1. Mohler has shown himself as a uniter around the cause of the gospel. In his commentary, “A Call for Theological Triage and Christian Maturity,” Dr. Mohler has laid out what he calls “second-order” and “third-order” doctrinal differences. While contending for right doctrine on all three tiers, Mohler has demonstrated a willingness to work together with those he differs with on second and third order differences for the cause of missions and evangelism. A number of examples demonstrate this willingness to unite around the gospel:
a. His prominent role in the 2001 Billy Graham Crusade in
b. His 2006 Pastor’s Conference break out session with Paige Patterson, “Reaching Today’s World Through Differing Views of Election.” Mohler called Patterson, with whom he disagrees on the issue of Calvinism, a close friend. He went on to say, ““Dr. Patterson and I have discussed this far more extensively than a one-hour presentation here would allow,” Mohler said. “It’s a part of the vibrancy of our friendship in the Gospel. … We owe it to each other as brothers in Christ, who share an affection for the Gospel … to, as iron sharpens iron, talk about these issues so that we can be evermore faithful in preaching and teaching the Gospel.”
c. His co-founding of “Together for the Gospel” with Presbyterian Ligon Duncan and charismatic C.J. Mahaney, along with Mark Dever. The first line of the Together for the Gospel statement reads, “We are brothers in Christ united in one great cause – to stand together for the Gospel.” Mohler says of this group, “I am incredibly thankful for my friendship with Mark Dever, Ligon Duncan, and C J Mahaney. In recent years, I have come to a new and deeper understanding of what these friends mean to me . . . I have come to prize most highly those friendships that can last a lifetime. Yet, I am confident that something deeper and more important is at work here. The friendship that binds us together is a friendship that is rooted in the Gospel of Jesus Christ. Here we have found our shared redemption, our shared identity, our shared calling, our shared commission, and our shared passion. . . . We are together . . . in and for the Gospel.”
2. As a major leader among younger reformed evangelicals, Mohler has rejected hyper-Calvinism and has defended the proclamation of the gospel. In his breakout session at the 2006 Pastor’s Conference, “Reaching Today’s World Through Differing Views of Election” Mohler explains, “there is the real theological danger of those who do not believe in the well-meant offer of the Gospel. These are not persons who are merely five point Calvinists. Five point Calvinism is not hyper-Calvinism, it’s just Calvinism. However, if one takes an additional logical jump from that point and says, therefore, we should not present the Gospel to all persons, they’re in direct conflict with the Scripture and direct disobedience to the call of God and in direct contradiction to the model of the apostles.” Mohler is more pointed in his remarks in his major address, “Don’t just Stand There Do Something,” Mohler states, “if your theology does not issue a determination to see the glory of God in the salvation of the lost, and see that responsibility as a sacred privilege, then take your theology somewhere else.”

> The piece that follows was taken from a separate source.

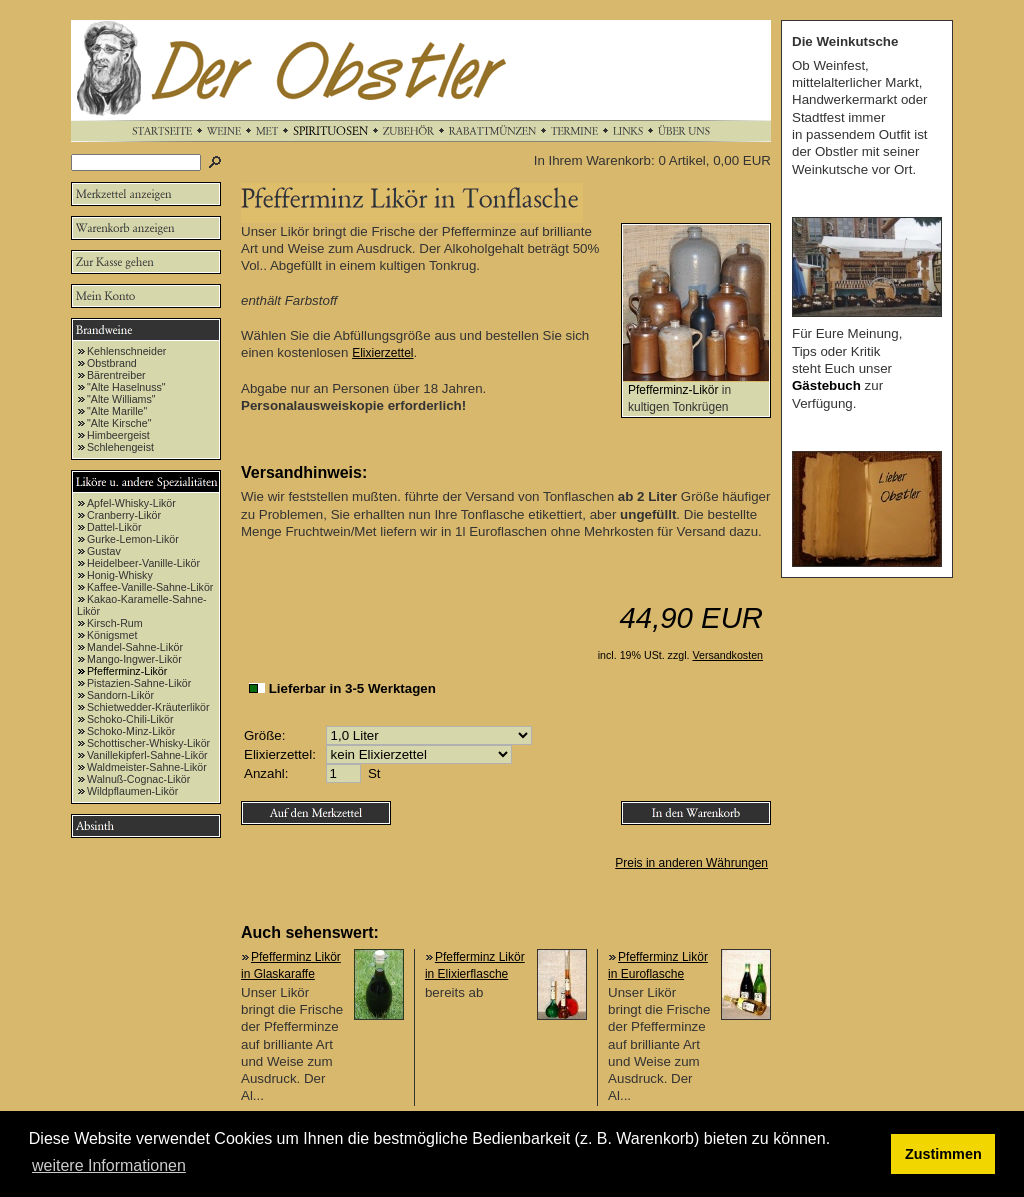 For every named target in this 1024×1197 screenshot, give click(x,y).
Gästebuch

3. Mohler has continually demonstrated commitment to the gospel at Southern Seminary. Under Mohler’s leadership, Southern has founded the Billy Graham School of Missions, Evangelism, and Church Growth; added requirements that all students take both Introduction to Missiology and Personal Evangelism; established the Great Commission Center to promote missions and evangelism opportunities on campus. Further, Dr. Mohler continually challenges students to be involved in missions and evangelism.
4. If elected, Mohler has pledged to lead our Convention in the cause of the gospel. Speaking of his nomination for SBC president, Mohler states, “Our greatest challenge is to recover our passion for the gospel in evangelism and missions and to renew our determination to defend the gospel in an age of postmodern confusion. I would hope to articulate a vision that would unite Southern Baptists and energize us together. . . . We are not a top-down denomination—and for good reason. I promise to do my best to encourage Southern Baptists to be even more faithful, more biblical, more evangelistic, and more thankful for what God has given us in this convention of churches.” I am confident that whether Mohler is elected as president or not, he will be a champion for the gospel and a leader in Great Commission work.
May we follow Dr. Mohlers' example and passion for the good news of Jesus Christ!